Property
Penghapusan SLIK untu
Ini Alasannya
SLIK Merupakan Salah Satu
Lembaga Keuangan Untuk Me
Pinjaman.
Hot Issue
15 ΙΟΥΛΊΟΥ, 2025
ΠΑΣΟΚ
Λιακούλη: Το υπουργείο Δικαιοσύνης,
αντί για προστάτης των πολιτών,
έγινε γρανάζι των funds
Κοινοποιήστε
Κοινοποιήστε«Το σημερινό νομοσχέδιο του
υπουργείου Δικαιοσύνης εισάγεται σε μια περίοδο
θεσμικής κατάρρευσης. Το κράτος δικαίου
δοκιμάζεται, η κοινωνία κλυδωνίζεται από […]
--
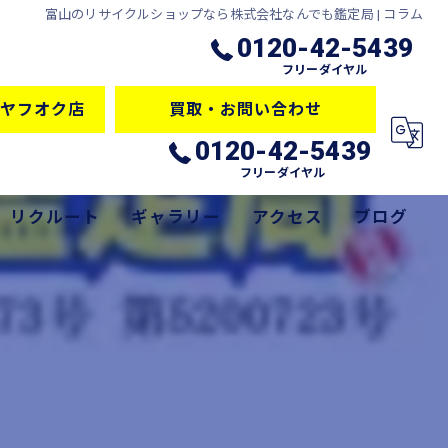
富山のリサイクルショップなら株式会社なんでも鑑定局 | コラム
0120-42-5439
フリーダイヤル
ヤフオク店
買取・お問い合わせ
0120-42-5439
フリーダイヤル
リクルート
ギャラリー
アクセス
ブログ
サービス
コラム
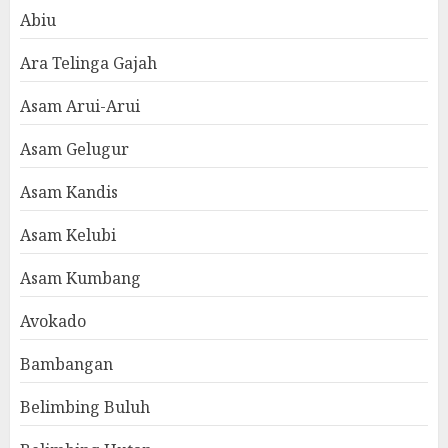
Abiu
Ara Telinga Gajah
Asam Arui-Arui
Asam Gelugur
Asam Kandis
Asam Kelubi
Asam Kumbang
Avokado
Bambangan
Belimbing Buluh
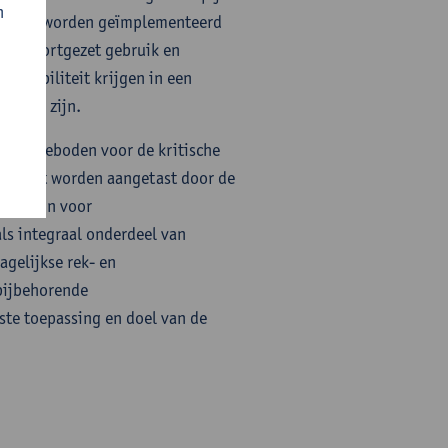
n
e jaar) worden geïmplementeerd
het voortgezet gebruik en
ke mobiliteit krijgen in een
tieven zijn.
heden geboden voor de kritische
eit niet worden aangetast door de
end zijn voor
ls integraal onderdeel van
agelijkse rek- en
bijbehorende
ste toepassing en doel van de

- [TASK DIRECTIONS]:
A verbatim transcription is needed of the lines above, starting at the line with "heden geboden voor de kritische" and ending at the line with "ste toepassing en doel van de", both included, and of nothing else.

- [TASK SOLUTION]:
heden geboden voor de kritische
eit niet worden aangetast door de
end zijn voor
ls integraal onderdeel van
agelijkse rek- en
bijbehorende
ste toepassing en doel van de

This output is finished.